» **EXERCISE INSTRUCTIONS**
Pictures do not belong in the copy, so please give every entry below again exactly.

Page-level text extractions
======

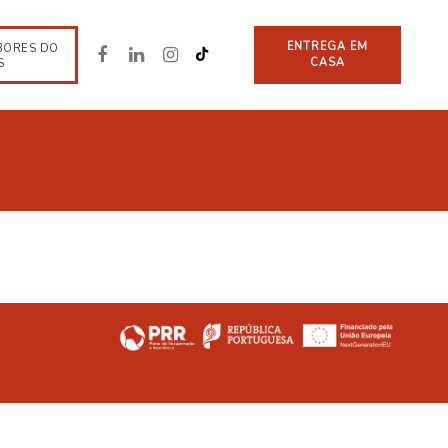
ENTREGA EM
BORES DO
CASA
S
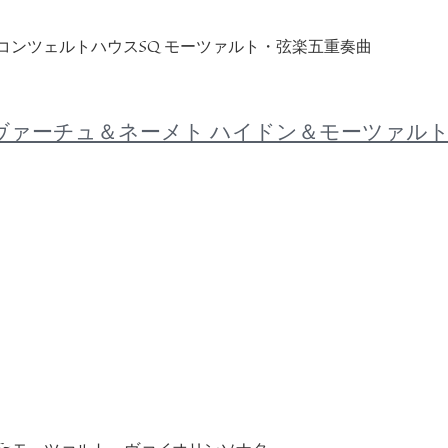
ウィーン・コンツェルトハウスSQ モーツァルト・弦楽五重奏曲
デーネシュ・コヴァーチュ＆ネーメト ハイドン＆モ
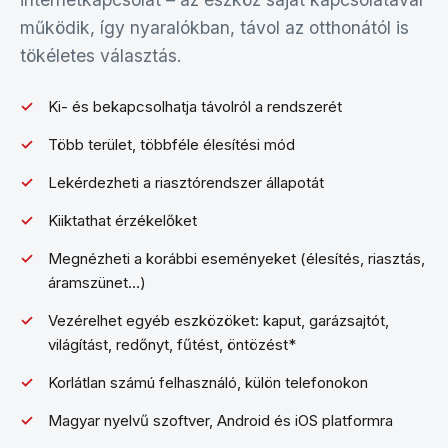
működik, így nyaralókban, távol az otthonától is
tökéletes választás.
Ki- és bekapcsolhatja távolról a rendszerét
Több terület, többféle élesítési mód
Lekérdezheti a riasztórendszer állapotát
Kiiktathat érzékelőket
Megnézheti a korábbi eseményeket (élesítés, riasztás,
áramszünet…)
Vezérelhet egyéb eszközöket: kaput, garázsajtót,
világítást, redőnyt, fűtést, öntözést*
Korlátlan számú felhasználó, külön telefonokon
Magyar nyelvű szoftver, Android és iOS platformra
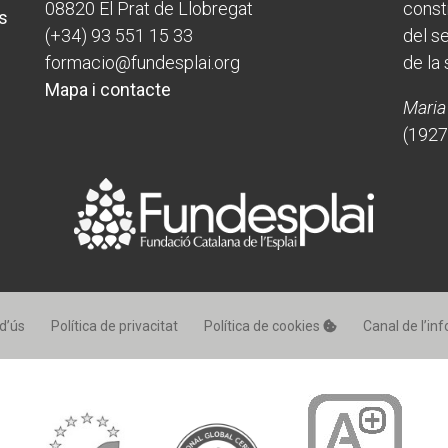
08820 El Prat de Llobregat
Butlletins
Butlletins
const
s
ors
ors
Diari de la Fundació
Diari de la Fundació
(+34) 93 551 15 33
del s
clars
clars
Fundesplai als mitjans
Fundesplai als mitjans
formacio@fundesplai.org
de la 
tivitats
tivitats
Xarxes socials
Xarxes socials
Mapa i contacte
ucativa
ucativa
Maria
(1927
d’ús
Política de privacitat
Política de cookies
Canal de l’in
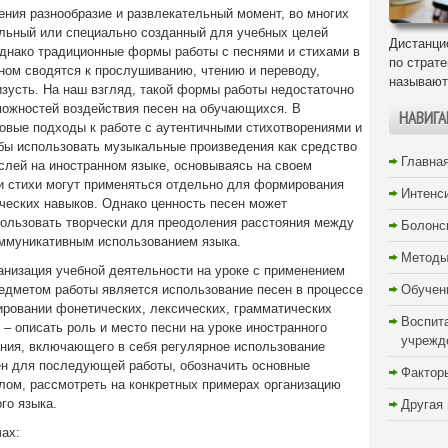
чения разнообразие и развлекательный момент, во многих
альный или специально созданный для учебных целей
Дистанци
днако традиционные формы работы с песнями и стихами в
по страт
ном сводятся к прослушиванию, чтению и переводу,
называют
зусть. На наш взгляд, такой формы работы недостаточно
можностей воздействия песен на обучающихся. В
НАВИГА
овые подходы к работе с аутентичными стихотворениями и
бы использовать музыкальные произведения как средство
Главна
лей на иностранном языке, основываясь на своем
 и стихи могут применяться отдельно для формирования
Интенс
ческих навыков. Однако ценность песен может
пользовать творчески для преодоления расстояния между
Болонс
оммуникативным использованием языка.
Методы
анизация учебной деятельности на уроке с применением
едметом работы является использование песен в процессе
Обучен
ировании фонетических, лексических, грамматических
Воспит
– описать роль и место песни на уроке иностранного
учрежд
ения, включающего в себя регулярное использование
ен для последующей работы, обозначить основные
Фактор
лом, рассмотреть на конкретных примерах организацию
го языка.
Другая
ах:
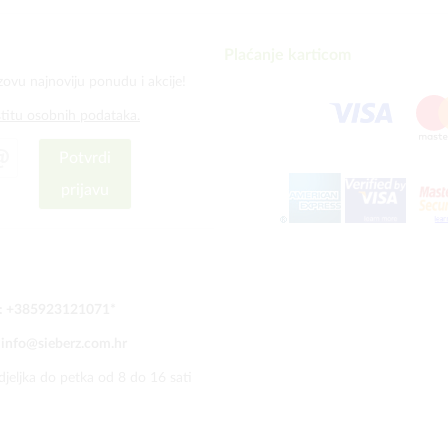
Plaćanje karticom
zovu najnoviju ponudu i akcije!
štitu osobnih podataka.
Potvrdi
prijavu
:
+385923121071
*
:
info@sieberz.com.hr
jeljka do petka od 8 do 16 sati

======

» **RESPONSE AREA**
ENTREGA EM
BORES DO
CASA
S
ウィーン・コンツェルトハウスSQ モーツァルト・弦楽五重奏曲
デーネシュ・コヴァーチュ＆ネーメト ハイドン＆モ
működik, így nyaralókban, távol az otthonától is
tökéletes választás.
Ki- és bekapcsolhatja távolról a rendszerét
Több terület, többféle élesítési mód
Lekérdezheti a riasztórendszer állapotát
Kiiktathat érzékelőket
Megnézheti a korábbi eseményeket (élesítés, riasztás,
áramszünet…)
Vezérelhet egyéb eszközöket: kaput, garázsajtót,
világítást, redőnyt, fűtést, öntözést*
Korlátlan számú felhasználó, külön telefonokon
Magyar nyelvű szoftver, Android és iOS platformra
08820 El Prat de Llobregat
Butlletins
Butlletins
const
s
ors
ors
Diari de la Fundació
Diari de la Fundació
(+34) 93 551 15 33
del s
clars
clars
Fundesplai als mitjans
Fundesplai als mitjans
formacio@fundesplai.org
de la 
tivitats
tivitats
Xarxes socials
Xarxes socials
Mapa i contacte
ucativa
ucativa
Maria
(1927
d’ús
Política de privacitat
Política de cookies
Canal de l’in
чения разнообразие и развлекательный момент, во многих
альный или специально созданный для учебных целей
Дистанци
днако традиционные формы работы с песнями и стихами в
по страт
ном сводятся к прослушиванию, чтению и переводу,
называют
зусть. На наш взгляд, такой формы работы недостаточно
можностей воздействия песен на обучающихся. В
НАВИГА
овые подходы к работе с аутентичными стихотворениями и
бы использовать музыкальные произведения как средство
Главна
лей на иностранном языке, основываясь на своем
 и стихи могут применяться отдельно для формирования
Интенс
ческих навыков. Однако ценность песен может
пользовать творчески для преодоления расстояния между
Болонс
оммуникативным использованием языка.
Методы
анизация учебной деятельности на уроке с применением
едметом работы является использование песен в процессе
Обучен
ировании фонетических, лексических, грамматических
Воспит
– описать роль и место песни на уроке иностранного
учрежд
ения, включающего в себя регулярное использование
ен для последующей работы, обозначить основные
Фактор
лом, рассмотреть на конкретных примерах организацию
го языка.
Другая
ах:
Plaćanje karticom
zovu najnoviju ponudu i akcije!
štitu osobnih podataka.
Potvrdi
prijavu
:
+385923121071
*
:
info@sieberz.com.hr
jeljka do petka od 8 do 16 sati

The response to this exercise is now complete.